=== What is needed ===
Set down a faithful copy of every record, and skip the pictures in it.

=== Dataset ===
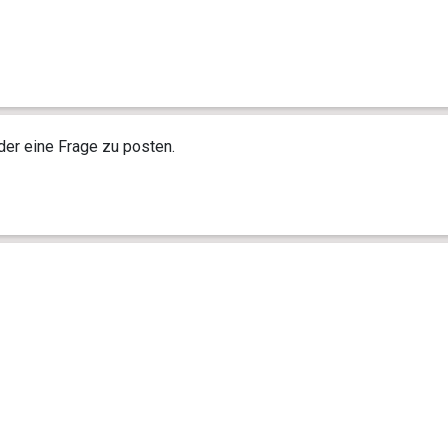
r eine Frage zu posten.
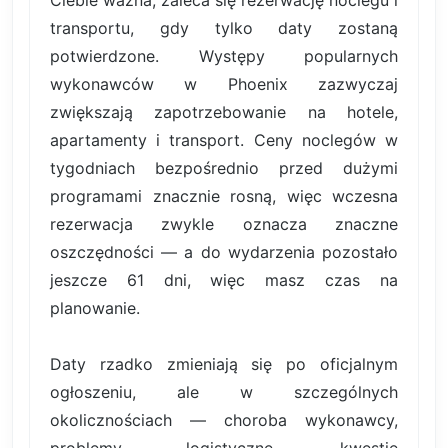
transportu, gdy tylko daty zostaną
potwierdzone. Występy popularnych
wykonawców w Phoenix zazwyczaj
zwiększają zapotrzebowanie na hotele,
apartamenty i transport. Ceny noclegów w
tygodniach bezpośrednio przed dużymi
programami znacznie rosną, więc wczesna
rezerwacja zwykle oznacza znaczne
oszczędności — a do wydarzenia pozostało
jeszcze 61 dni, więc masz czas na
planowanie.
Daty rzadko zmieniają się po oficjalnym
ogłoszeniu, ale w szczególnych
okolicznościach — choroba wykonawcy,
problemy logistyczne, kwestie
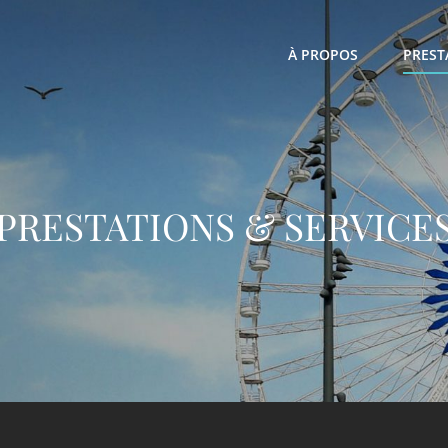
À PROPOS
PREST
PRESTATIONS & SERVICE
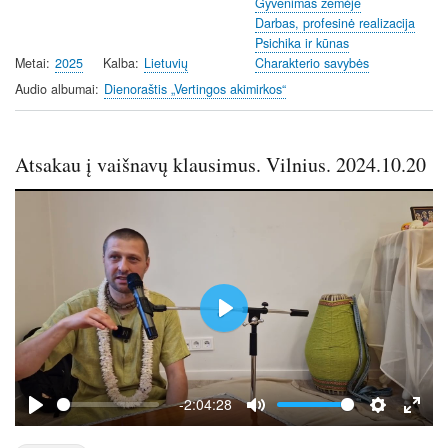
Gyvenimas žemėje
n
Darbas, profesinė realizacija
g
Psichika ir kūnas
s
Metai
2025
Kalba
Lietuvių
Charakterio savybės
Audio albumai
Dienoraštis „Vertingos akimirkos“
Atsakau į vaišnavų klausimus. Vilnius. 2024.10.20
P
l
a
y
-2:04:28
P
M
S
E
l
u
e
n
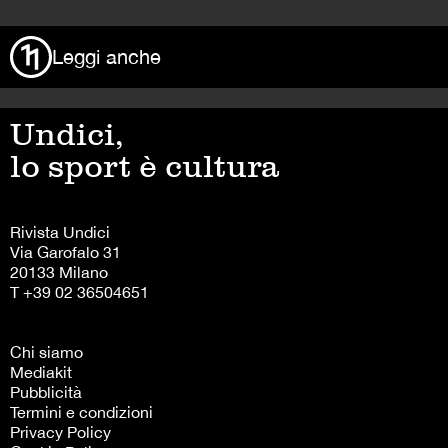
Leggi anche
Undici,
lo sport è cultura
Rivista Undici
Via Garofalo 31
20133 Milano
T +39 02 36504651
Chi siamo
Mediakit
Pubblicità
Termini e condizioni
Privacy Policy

=== Task solution ===
r eine Frage zu posten.
transportu, gdy tylko daty zostaną
potwierdzone. Występy popularnych
wykonawców w Phoenix zazwyczaj
zwiększają zapotrzebowanie na hotele,
apartamenty i transport. Ceny noclegów w
tygodniach bezpośrednio przed dużymi
programami znacznie rosną, więc wczesna
rezerwacja zwykle oznacza znaczne
oszczędności — a do wydarzenia pozostało
jeszcze 61 dni, więc masz czas na
planowanie.
Daty rzadko zmieniają się po oficjalnym
ogłoszeniu, ale w szczególnych
okolicznościach — choroba wykonawcy,
problemy logistyczne, kwestie
À PROPOS
PREST
PRESTATIONS & SERVICE
Gyvenimas žemėje
n
Darbas, profesinė realizacija
g
Psichika ir kūnas
s
Metai
2025
Kalba
Lietuvių
Charakterio savybės
Audio albumai
Dienoraštis „Vertingos akimirkos“
Atsakau į vaišnavų klausimus. Vilnius. 2024.10.20
P
l
a
y
-2:04:28
P
M
S
E
l
u
e
n
Leggi anche
Undici,
lo sport è cultura
Rivista Undici
Via Garofalo 31
20133 Milano
T +39 02 36504651
Chi siamo
Mediakit
Pubblicità
Termini e condizioni
Privacy Policy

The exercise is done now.